If this issue is caused by out of memory (OOM), check whether the business logic occupies a large number of memory resources, especially when the size of a field is excessively large. If you require more memory resources, you can select higher specifications for the driver or executors.
3. Check whether this issue is caused by insufficient resources.
To perform this operation, find your job and click SparkUI in the Actions column to access the Spark web UI. On the Stages page, find the stage in which the job runs slowly and query the job parallelism in this stage based on Tasks: Succeeded/Total.
If the value of Total in the stage is greater than N, memory resources are insufficient.
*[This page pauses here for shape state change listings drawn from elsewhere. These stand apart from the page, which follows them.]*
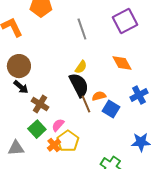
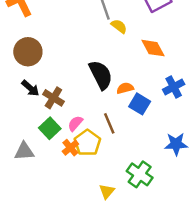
yellow semicircle: (81, 67) -> (119, 26), moved, turned -88
black arrow: (21, 87) -> (30, 88), moved
brown line: (86, 104) -> (109, 123), moved

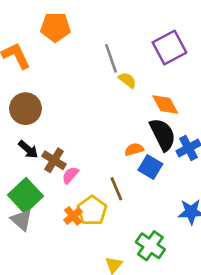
black semicircle: (101, 75) -> (163, 134), moved
pink semicircle: (75, 123) -> (70, 175), moved
green square: (50, 128) -> (26, 196), moved, size x1.4
gray triangle: (24, 151) -> (21, 220), turned 45

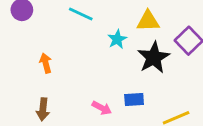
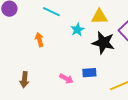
black star: (154, 57) -> (103, 43), turned -30
orange arrow: (46, 63) -> (39, 40), moved

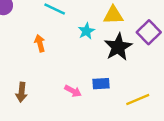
black star: (103, 43) -> (118, 47), turned 30

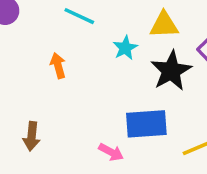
blue rectangle: (101, 84) -> (146, 124), size x1.6
pink arrow: (73, 91) -> (111, 152), moved

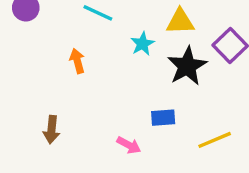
blue rectangle: (146, 124) -> (163, 118), size x0.6

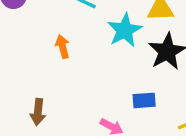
cyan star: (143, 44) -> (125, 30), size x1.5

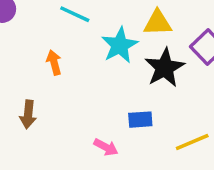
brown arrow: (38, 112) -> (28, 114), moved

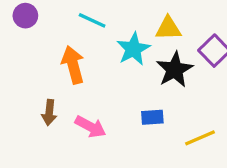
orange arrow: (54, 63) -> (73, 65), size x1.6
pink arrow: (106, 147) -> (90, 127), moved, size x1.4

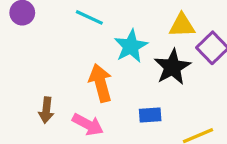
yellow triangle: (168, 28) -> (182, 25), moved
orange arrow: (73, 65) -> (101, 83), moved

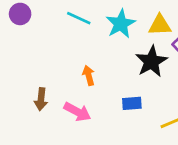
cyan star: (131, 46) -> (121, 24), moved
orange arrow: (101, 83) -> (89, 75), size x0.6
N is calculated by using the following formula: Number of executors × Number of CPU cores on each executor.
For example, if the value of Total is 100, the spark.executor.instances parameter is set to 5, and the spark.executor.resourceSpec parameter is set to medium (2 CPU cores and 8 GB of memory), a maximum of 10 jobs can run in a stage at the same time and each job must run for 10 stages.
In this case, increase the value of the spark.executor.instances or spark.executor.resourceSpec parameter. We recommend that the total number of jobs that can run in a stage at the same time not be exceeded. Otherwise, resources may be wasted.
4. Check whether this issue is caused by a garbage collection (GC).
To perform this operation, find your job and click SparkUI in the Actions column to access the Spark web UI. On the Executors page, query the value of the Task Time (GC Time) field.
If the field value is large for some executors, you can use one of the following methods to decrease the field value:
Optimize business logic.
Select higher specifications for executors or the driver.
5. Query the stack information of executors or the driver to identify the cause of this issue.
To perform this operation, find your job and click SparkUI in the Actions column to access the Spark web UI. On the Executors page, query the value of the Thread Dump field.
You can view the value of the Thread Dump field only if a job is in the Running state.
Solution: Refresh the field value multiple times to identify the cause of this issue.
If this issue is caused by invocation failures of one or more functions, errors occur on the logic that corresponds to the function invocation or the logic is inefficient. You can optimize the logic.
If this issue is caused by Spark code logic errors, you can use the search engine to search for the solution.